2) This calculation takes account of Copper revenue from West Whundo only. West Whundo is currently scheduled to be mined until 2008 unless further exploration extends the deposit.
3) Copper production was planned to increase from 45t/day to 50t/day in the last quarter of 2006.
4) FXR no longer has any hedging or significant debt.
5) There is the payment of up to $4m for the oxide copper sold to SRL (timing of payment uncertain) and revenue from the last Nickel production at Radio Hill (timing and dollar amounts uncertain).
6) FXR are also planning to re-start nickel production and produce a zinc concentrate using their newly-acquired plant.
7) The copper price received may be higher than what I have used in my calculation. I was trying to be conservative.
8) There are 25.2m 30/6/07 75c options outstanding, plus 7m unlisted options at various strike prices and dates (all < 100c strike).
9) Of course this is all back-of-envelope stuff; it's just an attempt to quantify FXR's potential in terms of actual numbers, rather than merely approaching it from a technical point of view.


----------



## chops_a_must (24 January 2007)

And it looks to be forming a nice head and shoulders formation. Let me know when it gets to 1.20.


----------



## Snakey (30 January 2007)

600% increase in resource ann


----------



## richardau1 (30 January 2007)

Announcement indicates significant upgrade to resources, should take off again!!!


----------



## richardau1 (2 February 2007)

Now im confused by Fox - is there value here or not? Any ideas most appreciated.


----------



## Snakey (2 February 2007)

richardau1 said:
			
		

> Now im confused by Fox - is there value here or not? Any ideas most appreciated.




fox getting hammered because drop in metal prices as with kzl, zfx and others
2007 bad year for these imo


----------



## stumo (3 February 2007)

Morning all... very new at this forum... Any idea of the trading halt?


----------



## doctorj (3 February 2007)

It's certainly NOT a takeover offer like some are suggesting.

2-2.5yr mine life does not warrent a takeover at those prices.


----------



## viccam (6 February 2007)

I would have thought that the lastest news would be positive but, the market hasn't warmed to it. Is this typical of what happens when raising funds.


----------



## doctorj (6 February 2007)

Whenever a company does a placement, there's always pressure to the placement price.  To my mind, the fact it hasn't fallen all the way back is indicative of one or both of

(i) It was only a relatively small placement, therefore not that much of a concern
(ii) The positives to come out of the announcement outweigh the negatives

Personally, I rather like the announcement and I think there are many positives to come out of it - read it closely.


----------



## exgeo (23 February 2007)

From Dec qtly report, 1842t Cu produced at a cash cost of US$1.24/lb. (1842 * 2200) = 4,052,400 lb Cu.

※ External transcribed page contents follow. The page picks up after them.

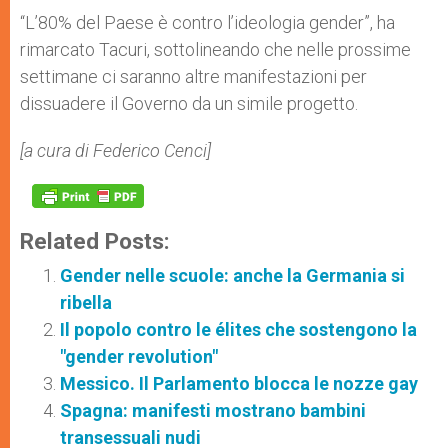
“L’80% del Paese è contro l’ideologia gender”, ha
rimarcato Tacuri, sottolineando che nelle prossime
settimane ci saranno altre manifestazioni per
dissuadere il Governo da un simile progetto.
[a cura di Federico Cenci]
Related Posts:
Gender nelle scuole: anche la Germania si
ribella
Il popolo contro le élites che sostengono la
"gender revolution"
Messico. Il Parlamento blocca le nozze gay
Spagna: manifesti mostrano bambini
transessuali nudi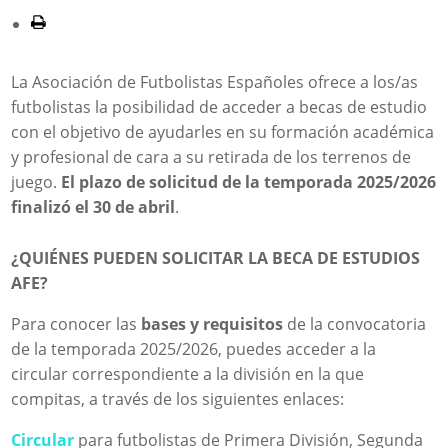
La Asociación de Futbolistas Españoles ofrece a los/as
futbolistas la posibilidad de acceder a becas de estudio
con el objetivo de ayudarles en su formación académica
y profesional de cara a su retirada de los terrenos de
juego.
El plazo de solicitud de la temporada 2025/2026
finalizó el 30 de abril
.
¿QUIÉNES PUEDEN SOLICITAR LA BECA DE ESTUDIOS
AFE?
Para conocer las
bases y requisitos
de la convocatoria
de la temporada 2025/2026, puedes acceder a la
circular correspondiente a la división en la que
compitas, a través de los siguientes enlaces:
Circular
para futbolistas de Primera División, Segunda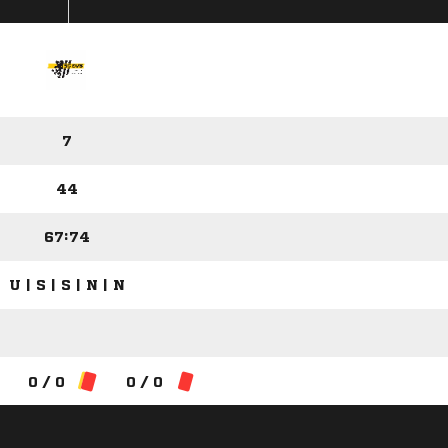
7
44
67:74
U | S | S | N | N
0 / 0
0 / 0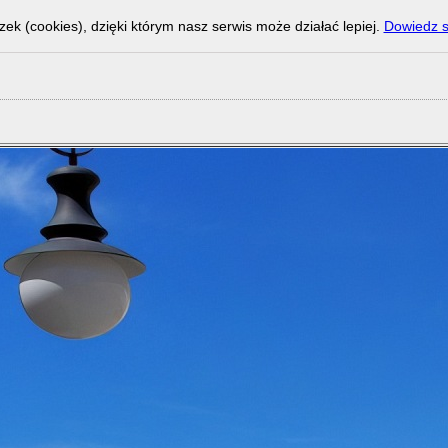
zek (cookies), dzięki którym nasz serwis może działać lepiej.
Dowiedz s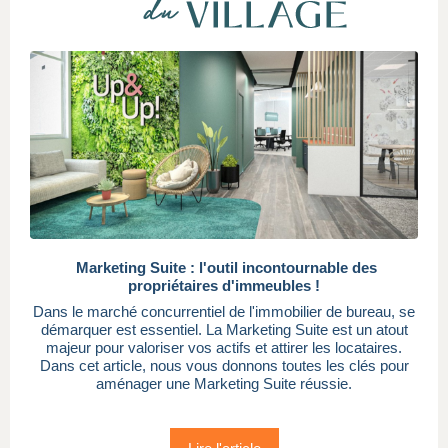
Marketing Suite : l'outil incontournable des
propriétaires d'immeubles !
Dans le marché concurrentiel de l'immobilier de bureau, se
démarquer est essentiel. La Marketing Suite est un atout
majeur pour valoriser vos actifs et attirer les locataires.
Dans cet article, nous vous donnons toutes les clés pour
aménager une Marketing Suite réussie.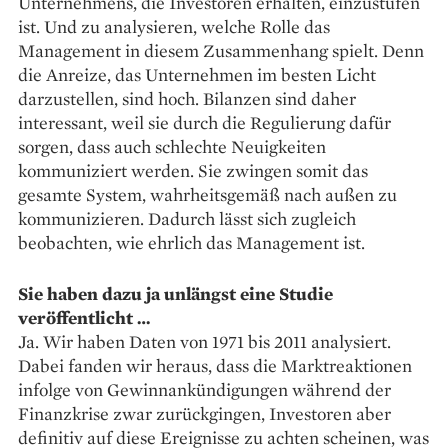
Unternehmens, die Investoren erhalten, einzustufen
ist. Und zu analysieren, welche Rolle das
Management in diesem Zusammenhang spielt. Denn
die Anreize, das Unternehmen im besten Licht
darzustellen, sind hoch. Bilanzen sind daher
interessant, weil sie durch die Regulierung dafür
sorgen, dass auch schlechte Neuigkeiten
kommuniziert werden. Sie zwingen somit das
gesamte System, wahrheitsgemäß nach außen zu
kommunizieren. Dadurch lässt sich zugleich
beobachten, wie ehrlich das Management ist.
Sie haben dazu ja unlängst eine Studie
veröffentlicht …
Ja. Wir haben Daten von 1971 bis 2011 analysiert.
Dabei fanden wir heraus, dass die Marktreaktionen
infolge von Gewinnankündigungen während der
Finanzkrise zwar zurückgingen, Investoren aber
definitiv auf diese Ereignisse zu achten scheinen, was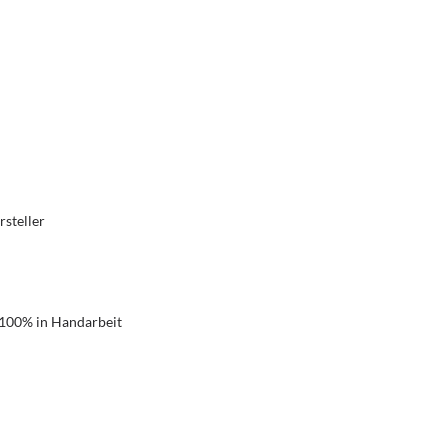
rsteller
 100% in Handarbeit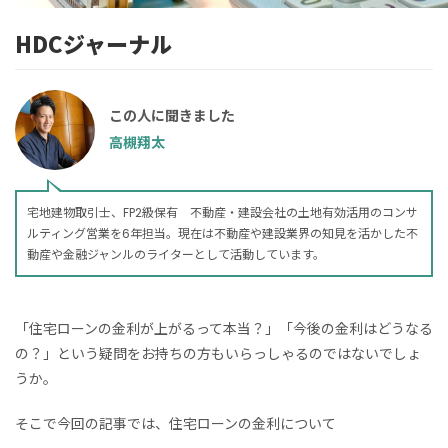
HDCジャーナル
この人に聞きました
高槻翔太
宅地建物取引士、FP2級保有 不動産・建設会社の土地有効活用のコンサ
ルティング営業を6年担当。現在は不動産や建設業界の知見を活かした不
動産や金融ジャンルのライターとして活動しています。
「住宅ローンの金利が上がるって本当？」「今後の金利はどうなる
の？」という疑問をお持ちの方もいらっしゃるのではないでしょ
うか。
そこで今回の記事では、住宅ローンの金利について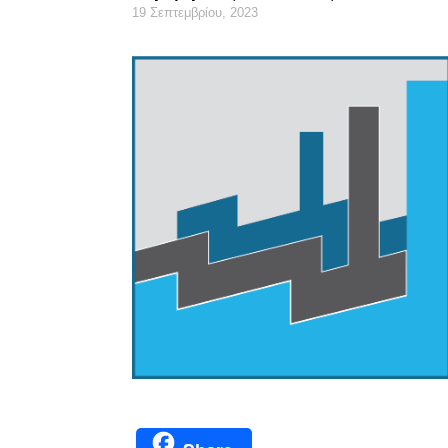
19 Σεπτεμβρίου, 2023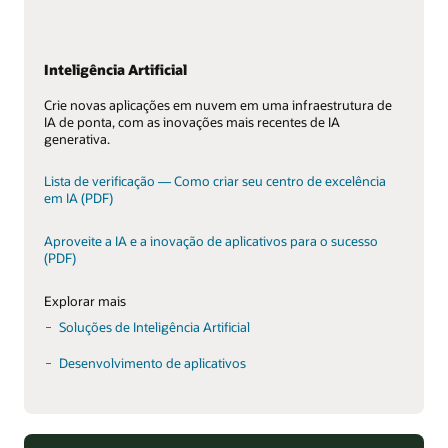
Inteligência Artificial
Crie novas aplicações em nuvem em uma infraestrutura de
IA de ponta, com as inovações mais recentes de IA
generativa.
Lista de verificação — Como criar seu centro de excelência
em IA (PDF)
Aproveite a IA e a inovação de aplicativos para o sucesso
(PDF)
Explorar mais
Soluções de Inteligência Artificial
Desenvolvimento de aplicativos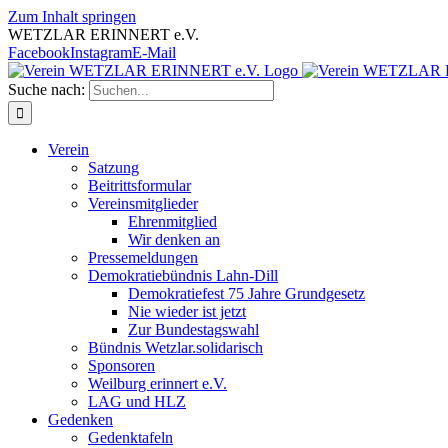
Zum Inhalt springen
WETZLAR ERINNERT e.V.
Facebook
Instagram
E-Mail
Suche nach:
Verein
Satzung
Beitrittsformular
Vereinsmitglieder
Ehrenmitglied
Wir denken an
Pressemeldungen
Demokratiebündnis Lahn-Dill
Demokratiefest 75 Jahre Grundgesetz
Nie wieder ist jetzt
Zur Bundestagswahl
Bündnis Wetzlar.solidarisch
Sponsoren
Weilburg erinnert e.V.
LAG und HLZ
Gedenken
Gedenktafeln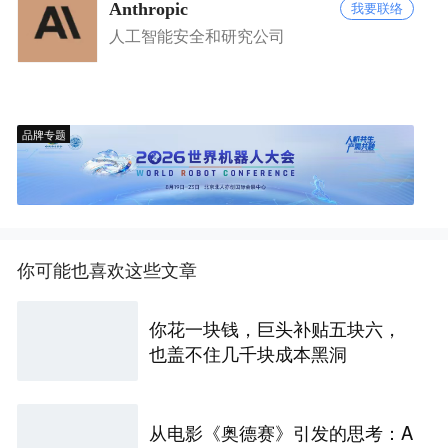
Anthropic
我要联络
人工智能安全和研究公司
品牌专题
你可能也喜欢这些文章
你花一块钱，巨头补贴五块六，
也盖不住几千块成本黑洞
从电影《奥德赛》引发的思考：A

(2.28 - 1.24) * 4,052,400 = US$ 4,214,496 * 1.33 = AU$ 5,605,279 / 126,045,433 = *4.4c/share* for the qtr.

Assuming:
Copper price received US$2.28 (as last qtr), 126,045,433 ord shares, AUD/USD = US$ 0.75, only copper produced in this qtr is sold.


----------



## emma (27 February 2007)

Would one of our wave specialists like to do a count on this one?


----------



## doogie_goes_off (28 February 2007)

Did anyone notice the Cobalt figures quoted in the last presentation? I guess no one had accounted for this but it's a cool $17M worth over the mine life that did not seem to be announced before. I presume they will get paid for this when they ship their concentrates. FXR have a great fundamental plan and will come back (I think).


----------



## doogie_goes_off (1 March 2007)

In Profit Today! Hooray for that - See half year accounts - Should see them make a profit for the year as long as nickel production gets up and going.


----------



## doctorj (1 March 2007)

Profit was significantly lower that expected.  Lower strip ratios in dec quarter hurt significantly.

Change of site and commodity means that money spent on developing stage 2 has been burnt, pending the eventual return to the site.  Upside includes unused capacity at Elizabeth Hill.


----------



## kerosam (6 March 2007)

Fox Resources is taking a huge beating... not recovering with the rest of the market on the back of last week's news of production at Radio Hill.   

damn!


----------



## chris1983 (7 March 2007)

I picked some up today.  Get them when nobody wants them.  This company is travelling well IMO.  They raised 10 million in cash at 1.25


----------



## doctorj (7 March 2007)

Depends how you look at it. Either they're agile enough to jump aboard what ever is strong or they have the attention span and foward thinking of a gold fish.


----------



## chris1983 (7 March 2007)

doctorj said:
			
		

> Depends how you look at it. Either they're agile enough to jump aboard what ever is strong or they have the attention span and foward thinking of a gold fish.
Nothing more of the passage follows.